As a marketer, you likely associate SEO with things like site links, SERPs, and keyword research. But have you considered how email can help you boost your performance in SEO?
Marketing emails aren’t ranked by search engines, and the goal of an email campaign is usually to get opens and click-throughs—not to boost your SEO.
But considering 51% of people discover new websites through email, it’s worth looking at how you can leverage those visits not just for one-off click-throughs, but for high-quality traffic that increases your search engine rankings.
Let’s look at a few of the benefits of designing emails with SEO in mind.
1. Improves bounce rates
Search engines know how long people tend to stay on your site and what percentage of them leave immediately (or “bounce”) without checking out your content. Your bounce rate is an important factor in your overall search ranking. Even with the best SEO writing in the world, a high bounce rate will kill your ranking.
The first step to cutting your bounce rate is creating outstanding content—and by linking to your content in email newsletters, you can actually control the quality of your visitors. Visitors from email links tend to be more engaged and more interested in your content, which makes sense because they were interested enough to sign up for your emails in the first place.
2. Boosts social engagement
An email with links for social sharing encourages your most enthusiastic visitors (subscribers) to promote your content across their social channels.
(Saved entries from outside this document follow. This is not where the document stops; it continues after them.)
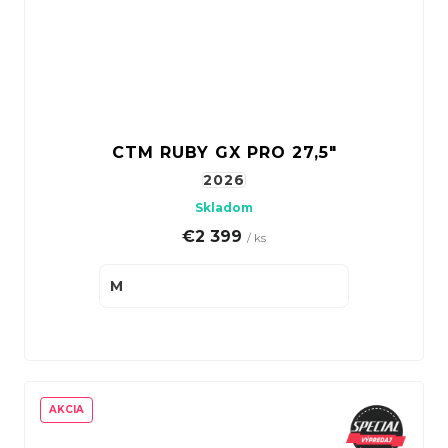
CTM RUBY GX PRO 27,5"
2026
Skladom
€2 399
/ ks
M
AKCIA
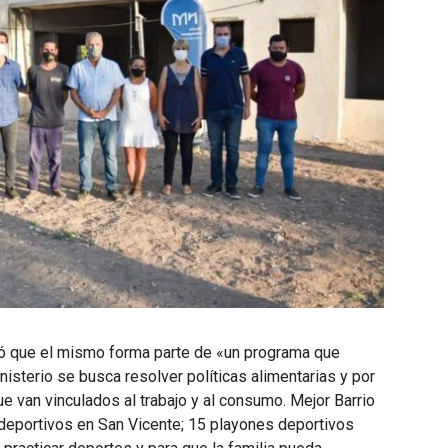
lló que el mismo forma parte de «un programa que
isterio se busca resolver políticas alimentarias y por
 van vinculados al trabajo y al consumo. Mejor Barrio
 deportivos en San Vicente; 15 playones deportivos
Be sure to include a CTA asking subscribers to share new content. These loyal first readers can help sow the seeds of virality and drive much needed organic engagement.
Social media sharing has a clear relationship to SEO. According to a study by Cognitive SEO, the top five ranked pages were also the top five shared on Facebook, Linkedin, and Google+.
3. Helps target content
This is where email segmentation and CRM tools really come in handy. Using demographic info from your email list, you can deliver content directly to those who are most likely to find it valuable.
And in our modern email environment, that’s more important than ever: More than 65% of marketers are already leveraging personalized email content.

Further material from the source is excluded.